**What to do**
Check each line of the material, and show the ones that include the word "Transparencia".
★ ★ ★ ★
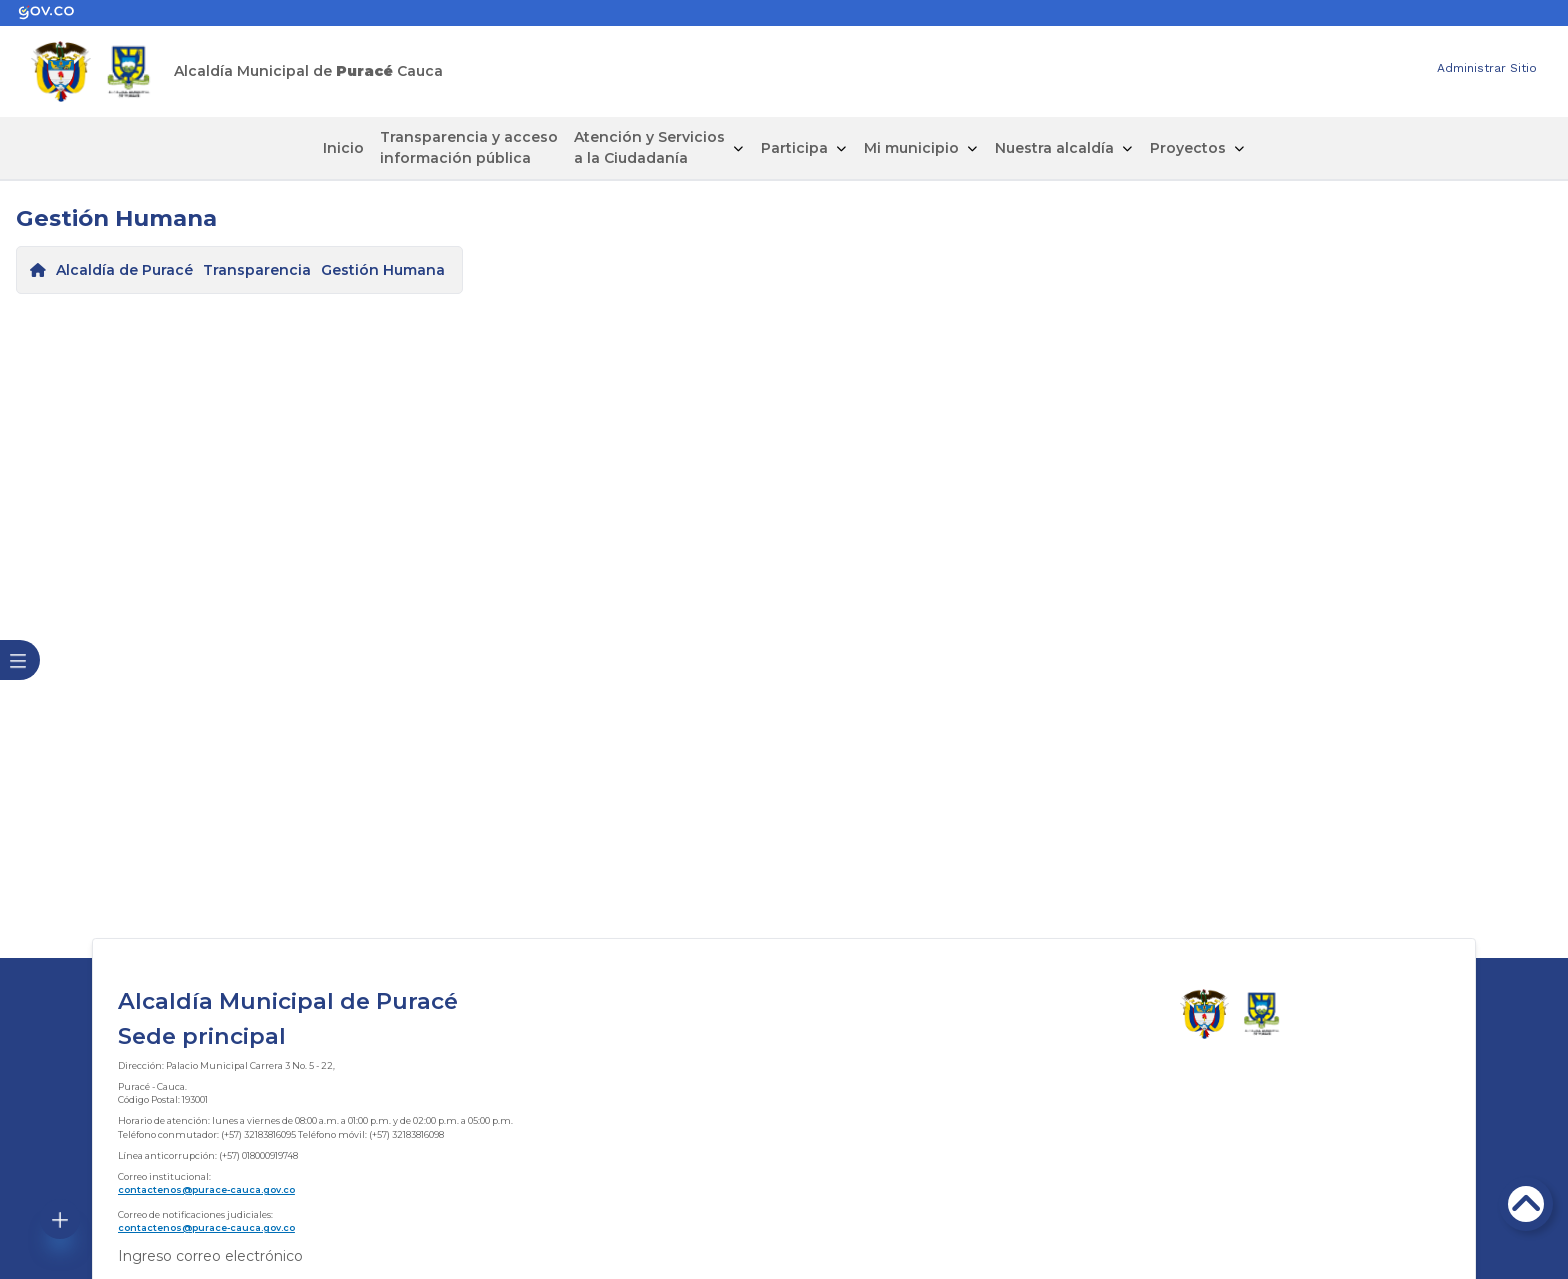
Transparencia (257, 270)
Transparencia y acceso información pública (469, 147)
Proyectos (1188, 148)
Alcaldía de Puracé (124, 270)
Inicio (343, 148)
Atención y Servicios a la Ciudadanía (649, 147)
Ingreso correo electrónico (210, 1256)
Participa (794, 148)
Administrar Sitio (1487, 68)
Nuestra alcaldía (1054, 148)
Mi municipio (911, 148)
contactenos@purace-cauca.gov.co (206, 1189)
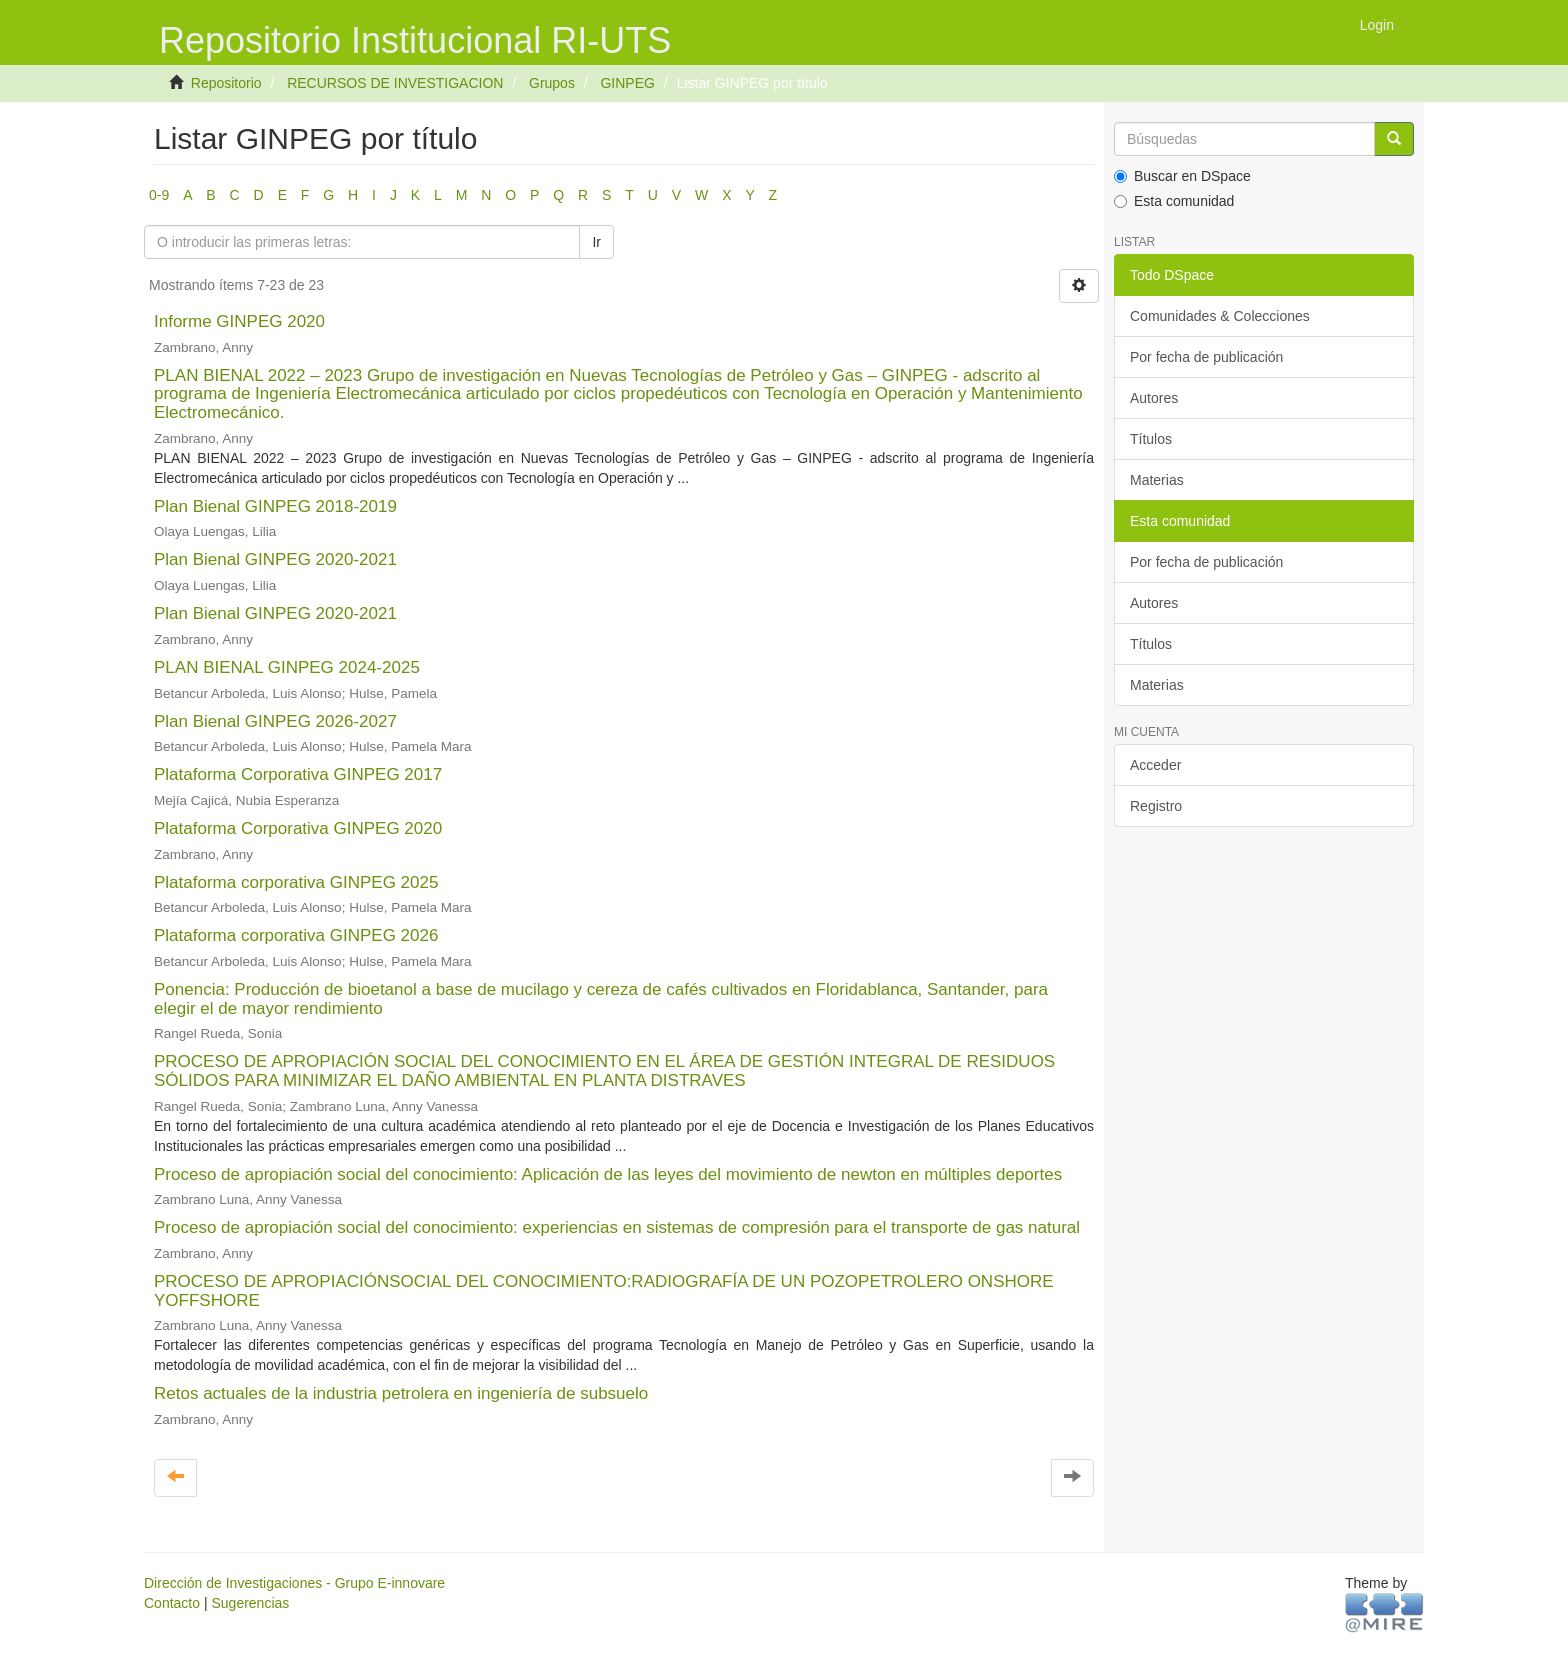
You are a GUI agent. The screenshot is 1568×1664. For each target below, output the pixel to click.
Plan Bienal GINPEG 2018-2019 (275, 506)
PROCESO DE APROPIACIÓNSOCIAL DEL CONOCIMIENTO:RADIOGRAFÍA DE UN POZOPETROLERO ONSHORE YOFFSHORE (604, 1291)
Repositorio (226, 83)
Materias (1157, 480)
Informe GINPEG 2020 (239, 321)
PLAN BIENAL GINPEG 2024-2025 (287, 667)
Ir (596, 242)
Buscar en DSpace (1182, 176)
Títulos (1151, 439)
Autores (1154, 398)
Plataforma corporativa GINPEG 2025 (296, 882)
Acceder (1155, 765)
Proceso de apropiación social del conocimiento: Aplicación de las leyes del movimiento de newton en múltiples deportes (608, 1174)
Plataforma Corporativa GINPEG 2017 (298, 774)
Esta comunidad (1174, 201)
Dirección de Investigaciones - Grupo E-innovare (294, 1583)
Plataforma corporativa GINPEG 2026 (296, 935)
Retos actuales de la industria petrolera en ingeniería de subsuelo (401, 1393)
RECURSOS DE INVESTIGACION (395, 83)
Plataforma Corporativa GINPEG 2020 (298, 828)
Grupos (552, 83)
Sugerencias (250, 1603)
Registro (1156, 806)
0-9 (159, 195)
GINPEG (627, 83)
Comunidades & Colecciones (1220, 316)
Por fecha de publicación (1206, 357)
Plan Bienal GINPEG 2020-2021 (275, 559)
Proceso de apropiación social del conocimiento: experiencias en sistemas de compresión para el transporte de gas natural (617, 1227)
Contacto (172, 1603)
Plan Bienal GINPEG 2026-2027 (275, 721)
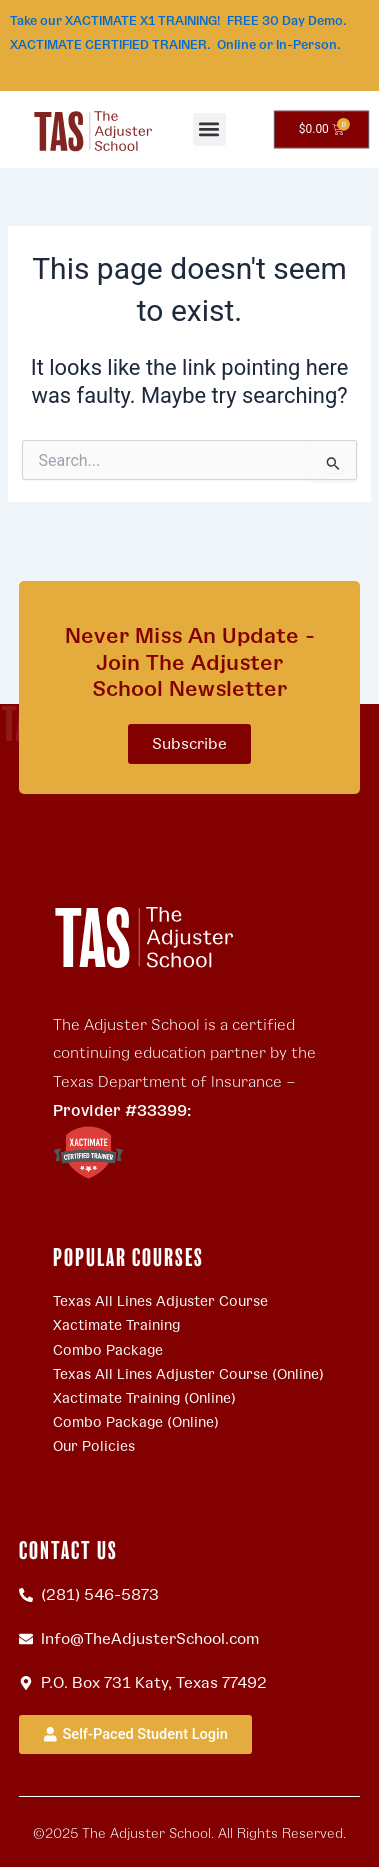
★ ★ ★ ★
**Task result**
Transparencia (257, 270)
Transparencia y acceso información pública (469, 147)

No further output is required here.